China’s economic growth slowed to its weakest pace since 1992 in the second quarter.

China’s Industrial Profits Decline as Economy Weakens
A worker put a label on manufactured steel rolls on the Hot Dip Galvanizing Line at Baoshan Iron & Steel Co. Ltd.’s facility outside Shanghai, China (Photographer: Kevin Lee/Bloomberg News)

(Bloomberg) -- Profits at China’s industrial companies decreased, highlighting the headwinds faced by the world’s second-largest economy.

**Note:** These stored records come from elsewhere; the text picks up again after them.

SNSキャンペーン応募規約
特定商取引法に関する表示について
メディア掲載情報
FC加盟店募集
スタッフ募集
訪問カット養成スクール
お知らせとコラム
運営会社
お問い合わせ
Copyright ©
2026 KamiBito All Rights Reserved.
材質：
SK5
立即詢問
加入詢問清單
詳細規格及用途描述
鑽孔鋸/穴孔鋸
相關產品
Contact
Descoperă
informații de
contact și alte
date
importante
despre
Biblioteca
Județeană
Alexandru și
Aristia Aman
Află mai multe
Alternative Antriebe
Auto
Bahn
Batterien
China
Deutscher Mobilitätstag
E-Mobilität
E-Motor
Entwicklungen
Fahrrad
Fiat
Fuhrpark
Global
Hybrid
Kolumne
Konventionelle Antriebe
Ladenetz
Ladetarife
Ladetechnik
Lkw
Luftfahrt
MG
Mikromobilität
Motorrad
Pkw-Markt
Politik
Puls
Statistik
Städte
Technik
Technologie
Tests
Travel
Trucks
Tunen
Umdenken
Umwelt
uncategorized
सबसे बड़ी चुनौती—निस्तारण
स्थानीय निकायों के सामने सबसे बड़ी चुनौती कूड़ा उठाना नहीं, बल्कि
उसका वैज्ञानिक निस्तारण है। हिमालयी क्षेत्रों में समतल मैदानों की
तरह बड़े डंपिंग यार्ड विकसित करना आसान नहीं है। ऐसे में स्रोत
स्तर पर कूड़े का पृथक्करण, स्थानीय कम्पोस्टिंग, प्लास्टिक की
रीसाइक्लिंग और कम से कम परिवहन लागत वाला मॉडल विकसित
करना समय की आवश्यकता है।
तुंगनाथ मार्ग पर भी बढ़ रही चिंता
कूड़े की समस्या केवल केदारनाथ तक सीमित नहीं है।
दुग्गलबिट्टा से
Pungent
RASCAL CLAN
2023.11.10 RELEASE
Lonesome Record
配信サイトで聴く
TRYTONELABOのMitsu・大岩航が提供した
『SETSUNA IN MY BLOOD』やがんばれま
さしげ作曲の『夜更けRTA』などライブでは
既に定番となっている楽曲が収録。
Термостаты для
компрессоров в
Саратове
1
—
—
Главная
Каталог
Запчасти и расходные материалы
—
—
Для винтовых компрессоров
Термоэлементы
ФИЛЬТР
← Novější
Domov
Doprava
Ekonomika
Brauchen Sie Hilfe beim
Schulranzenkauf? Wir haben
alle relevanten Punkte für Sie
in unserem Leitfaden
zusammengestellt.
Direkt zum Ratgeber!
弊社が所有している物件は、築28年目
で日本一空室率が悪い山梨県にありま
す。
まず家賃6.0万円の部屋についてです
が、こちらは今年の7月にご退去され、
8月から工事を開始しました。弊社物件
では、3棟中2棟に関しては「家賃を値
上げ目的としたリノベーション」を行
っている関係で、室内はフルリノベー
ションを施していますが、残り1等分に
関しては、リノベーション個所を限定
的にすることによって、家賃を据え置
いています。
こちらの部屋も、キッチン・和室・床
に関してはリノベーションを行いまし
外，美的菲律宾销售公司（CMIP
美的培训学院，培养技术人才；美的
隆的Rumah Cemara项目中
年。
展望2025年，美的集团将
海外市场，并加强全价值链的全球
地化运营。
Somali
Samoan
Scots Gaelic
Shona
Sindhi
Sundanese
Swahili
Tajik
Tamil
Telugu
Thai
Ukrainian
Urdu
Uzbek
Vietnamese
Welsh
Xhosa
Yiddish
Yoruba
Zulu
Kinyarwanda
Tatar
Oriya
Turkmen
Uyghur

  • Industrial firms’ profits fell 3.1% in June from a year earlier, the National Bureau of Statistics said in a statement on Saturday. Changes to how the data has been collected have made economists question the accuracy of the release.

Key Insights

  • China’s economic growth slowed to its weakest pace since 1992 in the second quarter, underlining the importance of trade talks due to resume in Shanghai next week. This will be the first in-person talks since the G-20 summit last in June.
  • Factories are under stress from slowing global demand, and the hurdle of higher tariffs as well as the pressure on profitability from the resurgence of deflationary risks in producer prices.
  • China’s official manufacturing purchasing managers’ index, a gauge of activity in the sector, stayed at 49.4 in June, missing the 49.5 forecast in a Bloomberg survey of economists. Separately, the Caixin manufacturing PMI, which better reflects the private sector, fell to 49.4 from 50.2 in May. A reading below 50 signals contraction.